My husband’s vocational passion has been rocks and the earth.  He has kept this passion alive through 25 years of study and even today, when he is distant in his thoughts, I know (thankfully, yet sometimes wryly), that he is thinking of rocks and not another woman.  I have friends with literary passions and they have found their niches writing and teaching writing and literature.  I have friends with a passion for nurturing young children, and they are wonderful teachers.  My last 25 years of work have been more disjointed: medical technologist, mother, citizen water-quality monitor, environmental education volunteer, molecular research technician, and elementary school teacher.   Yet they all have a common thread in science and I can see in hindsight a trend toward my naturalist dreams.  Without taking a jump off my treadmill, I might continue to misguide myself for years.  In my Master’s in Teaching program I wrote how teaching young children would allow me to rekindle my love of nature.  And it did.  Some.  It also took me further from nature in many ways, with 9-hour days in the school building and more at home in front of my computer.  So instead of trying to fulfill my dreams in a sideways manner, I am facing them head-on.  I want a biocentric view of Halcyon.  I want to know of the plants’ and animals’ life cycles and interdependencies. Their ancestors were here long, long before me and I have a great respect for their tenacity in the face of human interventions.  I want to reconnect with the girl who loved reading the Laura Ingall’s series and who was nicknamed Bertha Biology by her brother – I’ll even accept the awful nickname if it means I am worthy of the title.  I want to rekindle a flame, keep it burning slowly, and never let it die down again.  I want a chance to approach self-realization in the context of Halcyon.  I don’t want to change my reality the way Don Juan de Marco did.  I want to live authentically in the natural world, in my pursuit of happiness, like Aldo Leopold.
 

Welcome to my blog

Welcome to my blog.  I’ve worn a lot of hats for the last 25 years.  My newest adventure involves exploring my land, its species, our interactions, and sharing what I learn.

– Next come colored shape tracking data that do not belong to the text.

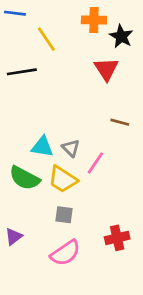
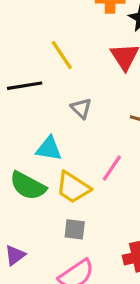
yellow line: (46, 39) -> (62, 55), moved
black line: (22, 72) -> (25, 86), moved
gray triangle: (71, 148) -> (81, 108), moved

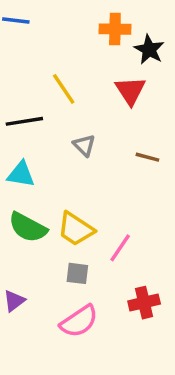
cyan triangle: (49, 149) -> (21, 174), moved
pink line: (112, 168) -> (120, 248), moved

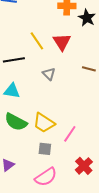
red triangle: (130, 91) -> (62, 42), moved
brown line: (147, 157) -> (89, 69), moved
red cross: (144, 303) -> (84, 166), turned -30

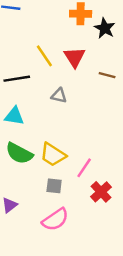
brown line: (89, 69) -> (107, 75), moved
gray triangle: (49, 74) -> (59, 96), turned -32
red cross: (84, 166) -> (101, 192), moved

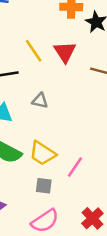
gray triangle: (59, 96) -> (40, 101), moved
red cross: (101, 192) -> (92, 218), moved

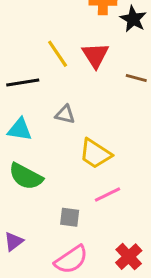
yellow trapezoid: (42, 153) -> (95, 154), moved
pink line: (75, 167) -> (107, 195), turned 30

I live with my family on 14 acres in Rockbridge County, Virginia.  We’ve been here 11 years.  During this time I’ve held two different jobs, gone back to school, helped with major renovations on our farmhouse, and lived abroad twice.  In winter 2012, I came to realize that life is going by too fast and that I am constantly resigning aspects of our property, Halcyon, to the ‘back burner’.

After a lot of thought, I decided to leave teaching, my latest endeavor, and begin a new adventure.  This blog is an attempt to blend two dreams of mine, writing and understanding the natural spaces around me.  I hope, through my quest, you too can find something to ponder or share.